# Long distance casting



## Meadowlark (Jul 19, 2008)

I hope the old saying about "you can't teach an old dog new tricks" doesn't apply here...but its obvious I need to learn the pendulum cast (or whatever you wish to call it) that enables one to place a lure/bait reasonably accurately in the striper strike zone in the tailrace at Livingston.

Not after breaking any records, or even turning any heads, just want to be able to get it up there. 

There's a good bit of info on the internet and I've watched SS do it very successfully now a couple of times. When I first tried it recently, I realized I've got a long way to go and a short time to get there.

Any tips, thoughts for this old dog on long distance casting appreciated. Thanks in advance.


----------



## Whitebassfisher (May 4, 2007)

I got into that for awhile, and it can be work! Yes, there is a lot of info on the net. The right rod seems to make a HUGE difference, and of course must be matched for the weight you are casting. I did discover that a rod made to cast 1 ounce is much less work than one made to cast those 5 or 6 ounce "lake livingston floats". The Ambassadeurs seems to outcast the more expensive Shimanos. The true pendelum is almost dangerous, but there are modified forms that seem to work well. It is really a physics lesson on some of the casts. The amount of drop or how far your lure is from the rod tip can make a lot of difference. It helped me to practice and try different techniques on dry land on a mowed field. I don't claim to be a long distance caster by any means, but really I am just admitting it is interesting.


----------



## Meadowlark (Jul 19, 2008)

WBF,

I'm having a lot of trouble purchasing a "distance" rod online. I found a nice Lamiglass but its not available with any suppliers. What kind of rod do you recommend?

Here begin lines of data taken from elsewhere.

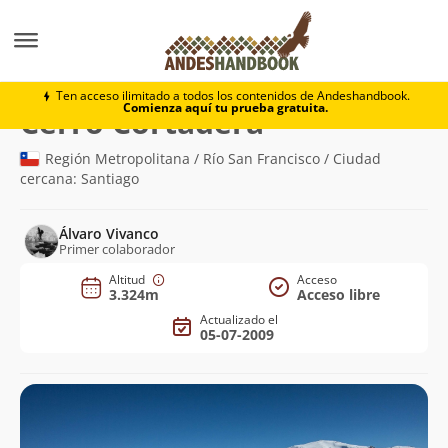
Montaña
Cerro Cortadera
Ten acceso ilimitado a todos los contenidos de Andeshandbook.
Comienza aquí tu prueba gratuita.
(3.324m)
Cerro Cortadera
Región Metropolitana / Río San Francisco / Ciudad
cercana: Santiago
Álvaro Vivanco
Primer colaborador
Altitud
Acceso
3.324m
Acceso libre
Actualizado el
05-07-2009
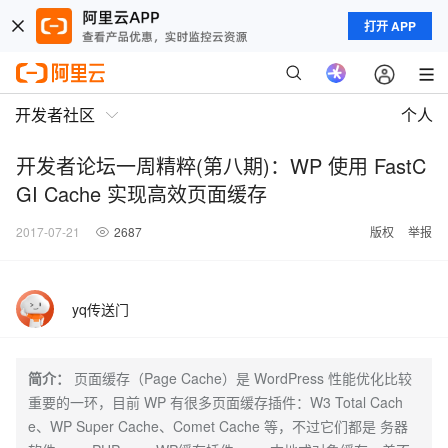
打开 APP
开发者社区
个人
开发者论坛一周精粹(第八期)：WP 使用 FastC
GI Cache 实现高效页面缓存
2017-07-21
2687
版权
举报
yq传送门
简介：
页面缓存（Page Cache）是 WordPress 性能优化比较
重要的一环，目前 WP 有很多页面缓存插件：W3 Total Cach
e、WP Super Cache、Comet Cache 等，不过它们都是 务器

Also, from reading/research, I've found that just as you say the Ambassadeurs outcast about everything...which is good because they are my preferred reel.

There is some thought that the Abu 6500 rocket CS may be the best out of the box distance casting reel. 

As soon as I can get rigged, I plan to do dry land simulations just as you mentioned, but dang I can't seem to get rigged out. Not much interest in that set-up in this area, understandably. 

Thanks for your comments.


----------



## Mattsfishin (Aug 23, 2009)

Have you tried Cut Rate on the Gulf Freeway ? They may be cost a little more than some of the other places but they did have a good selection of big rods.

Matt


----------



## Meadowlark (Jul 19, 2008)

I recently went to their online store and was surprised to not find any...but may have to just drive down there and check inside the store. Thanks.


----------



## bigfost (Oct 11, 2004)

If you'll allow an old saltwater hand to weigh in here, I'll give you my opinion. The first basic problem is that there is a world of difference in the equipment for true long casting and that for fishing. As stated, a large part of the equasion is the rod. Most distance casters use heavy action rods from 13 to 15 feet. The rods that are best suited to distance casting are not very well suited to catching fish. That is unless you are one of those who honestly enjoys catching fish on a broomstick. Go to the Breakaway USA web site if you want to see some examples of true distance casting rods. They also have a distance casting forum where you might find answers to more of your questions.

A well tuned reel is the next part of the equasion. I believe most distance casters use ABUs, but I could be corrected about that. Again, most of these are not your off the shelf fishing reels. Very few, if any, have level winds, and many are magged. The casters use shock leaders followed by light running line.

The technique is the last part of the equasion. There are a few variations of the basic pendulum, but the pendulum remains the gold standard. I'm not sure it's possible to make a true pendulum cast from a boat, or any other space restricted area, but it would be hazardous to anyone else in the boat if you could.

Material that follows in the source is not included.